At the very least, a different way of thinking of things. We’ve done a lot of work to keep the number of launch config types down to a minimum. I wonder if we’ve just made things more complicated.
Anyway, just an example of my thought process lately. Peel away the onion and see if it comes back together in the same shape :).
Doug.
I can contribute this to CDT if this helps.
I’m not sure. That’s why I want to do the Qt ones from scratch so I can play with a couple of ideas first. I don’t want to generalize until I’m sure there are things that are common that we don’t already have. With build I peeled away the onion and threw
out many current assumptions to end up with something simpler. I have a feeling I’m going to have to do that with launch as well.
Regarding project vs multi-binaries the idea is that IDE is smart enough to figure this out. Items in the drop down of launch bar they are not binaries
they are "entry points", so project with multiple binaries can have a single entry point (i.e. when there are multiple binaries but they only different by architecture), or it maybe possible
to have one binary and many entry points (for example different start modes of mobile app). Or entry for each different binary as in cmake example.
Really depends on provider that creates these launch descriptors.

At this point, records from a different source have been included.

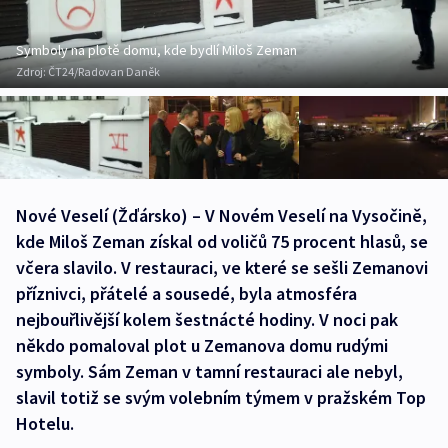
Symboly na plotě domu, kde bydlí Miloš Zeman
Zdroj:
ČT24/Radovan Daněk
Nové Veselí (Žďársko) – V Novém Veselí na Vysočině,
kde Miloš Zeman získal od voličů 75 procent hlasů, se
včera slavilo. V restauraci, ve které se sešli Zemanovi
příznivci, přátelé a sousedé, byla atmosféra
nejbouřlivější kolem šestnácté hodiny. V noci pak
někdo pomaloval plot u Zemanova domu rudými
symboly. Sám Zeman v tamní restauraci ale nebyl,
slavil totiž se svým volebním týmem v pražském Top
Hotelu.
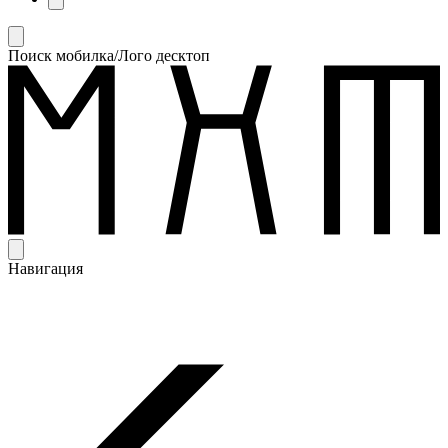
Поиск мобилка/Лого десктоп
Навигация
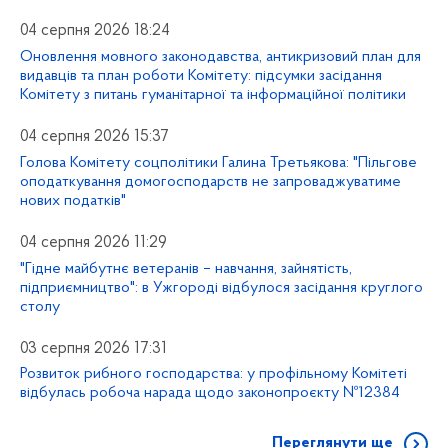
04 серпня 2026 18:24
Оновлення мовного законодавства, антикризовий план для
видавців та план роботи Комітету: підсумки засідання
Комітету з питань гуманітарної та інформаційної політики
04 серпня 2026 15:37
Голова Комітету соцполітики Галина Третьякова: "Пільгове
оподаткування домогосподарств не запроваджуватиме
нових податків"
04 серпня 2026 11:29
"Гідне майбутнє ветеранів – навчання, зайнятість,
підприємництво": в Ужгороді відбулося засідання круглого
столу
03 серпня 2026 17:31
Розвиток рибного господарства: у профільному Комітеті
відбулась робоча нарада щодо законопроєкту №12384
Переглянути ще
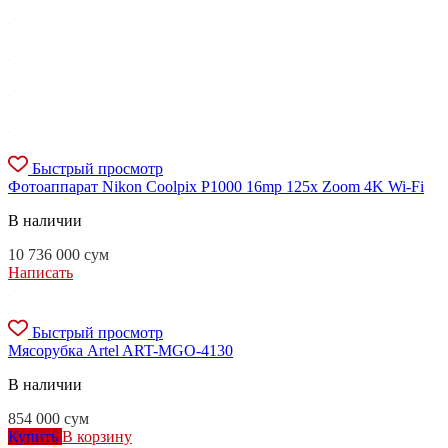
Быстрый просмотр
Фотоаппарат Nikon Coolpix P1000 16mp 125x Zoom 4K Wi-Fi
В наличии
10 736 000
сум
Написать
Быстрый просмотр
Мясорубка Artel ART-MGО-4130
В наличии
854 000
сум
Купить
В корзину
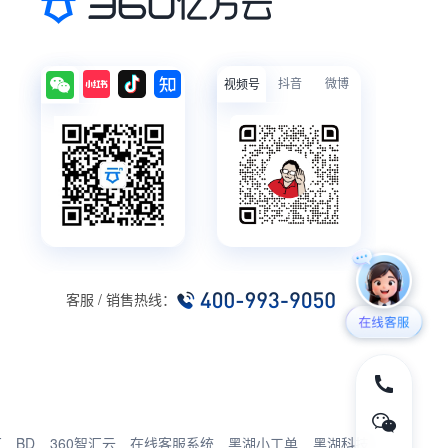
抖音
微博
视频号
客服 / 销售热线：
厂
BD
360智汇云
在线客服系统
黑湖小工单
黑湖科技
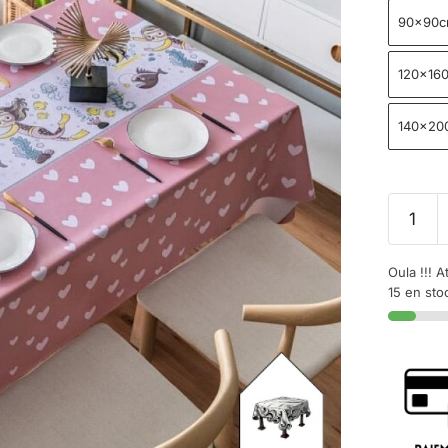
90x90
120x16
140x20
Oula !!! A
15 en sto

Entry point isn’t a well known term in C/C++ land, other than the _start symbol on most posix-like systems. In CMake, they are called executables. The command in the CMakeLists.txt file is add_executable(). In qmake, it’s called app (TEMPLATE = app). At
the end of the day we need to create Launch Descriptors to represent these things. The Qt ones can be calculated from the project. CMake will likely need it’s own launch object since there can be multiple per project. Again, I’m not sure there’s a general
concept here that launch objects and launch delegates don’t already cover.